Видя это вечное нерасположение, граничившее с враждебностью, я перестал обращать внимание на эту мимозу с лицом цвета ноготков, судорожно содрогавшуюся при малейшей моей ласке... Я даже перестал разговаривать с ней! "Она чувствует, что вы ее обкрадываете, -- говорила маркиза. -- Ее инстинкт подсказывает ей, что вы отнимаете у нее часть моей любви". Иногда она прибавляла, побуждаемая своей искренностью: "Эта девочка -- моя совесть, ее ревность -- мое раскаяние".
Однажды маркиза стала расспрашивать ее о причинах ее резкой отчужденности по отношению ко мне. Она ничего не добилась, кроме отрывочных, упрямых, нелепых слов, вытянутых из нее бесчисленными вопросами: "Со мной ничего... Я не знаю..." Дети обыкновенно отделываются такими ответами, когда не хотят говорить. Жестокое выражение бронзовой маски расстроило маркизу, и она оставила дочь в покое.
Я забыл прибавить, что эта странная девочка была очень набожна. Ее набожность носила мрачный, испанский, средневековый характер, переходя в суеверие. Она обкручивала свое худое тело всевозможными амулетами и навешивала на темно-бурую шею бесчисленные крестики и образки, спадавшие на ее грудь, плоскую, как ладонь.
-- Вы, к несчастью, неверующий, -- говорила маркиза. -- Разговаривая, вы, сами того не замечая, можете оскорбить ее. Умоляю вас, внимательней относитесь к тому, что вы говорите в ее присутствии. Не увеличивайте мою преступность в глазах ребенка, перед которым я так виновна!
Видя, что поведение девочки не изменялось, маркиза прибавила:
-- Вы скоро станете ненавидеть ее, а я не в силах буду сердиться на вас за это.
Она ошиблась: я был совершенно равнодушен к этой угрюмой девочке в те минуты, когда она не раздражала меня.

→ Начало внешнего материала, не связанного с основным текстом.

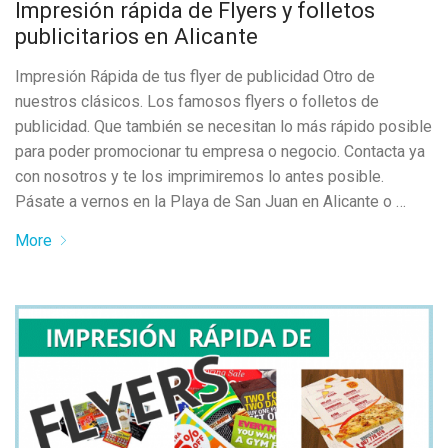
Impresión rápida de Flyers y folletos
publicitarios en Alicante
Impresión Rápida de tus flyer de publicidad Otro de
nuestros clásicos. Los famosos flyers o folletos de
publicidad. Que también se necesitan lo más rápido posible
para poder promocionar tu empresa o negocio. Contacta ya
con nosotros y te los imprimiremos lo antes posible.
Pásate a vernos en la Playa de San Juan en Alicante o …
More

Мы относились друг к другу с холодной вежливостью, характеризующей отношения взрослых людей, недолюбливающих друг друга. Я церемонно величал ее "барышней", она ледяным тоном называла меня "сударем". Она не хотела делать ради меня ничего такого, что могло бы, я не говорю, сблизить нас, но хоть немного смягчить ее отчужденность. Ее мать никак не могла заставить ее показать мне свои рисунки или сыграть что-нибудь на пианино. Когда я заставал ее врасплох возле пианино, она обрывала аккорды, вскакивала с табурета и больше не играла.
Однажды мать уговорила ее играть (в то время были гости). Она уселась с видом жертвы, не обнаруживая -- уверяю вас -- ни малейшего проблеска кротости, и что-то заиграла еле двигавшимися пальцами. Я стоял у камина и искоса смотрел на нее. Она сидела ко мне спиной, и против нее не было зеркала, в котором она могла бы перехватить мой взгляд. Вдруг она выпрямилась (она обыкновенно горбилась, и ее мать часто говорила: "Если ты будешь так горбиться, ты заболеешь чахоткой"), словно мой взгляд был пулей, пронзившей ее позвоночник. Она с бешенством хлопнула крышкой пианино, упавшей с ужасным стуком, и убежала из гостиной. Ее стали искать; но в этот вечер не могли заставить ее снова появиться.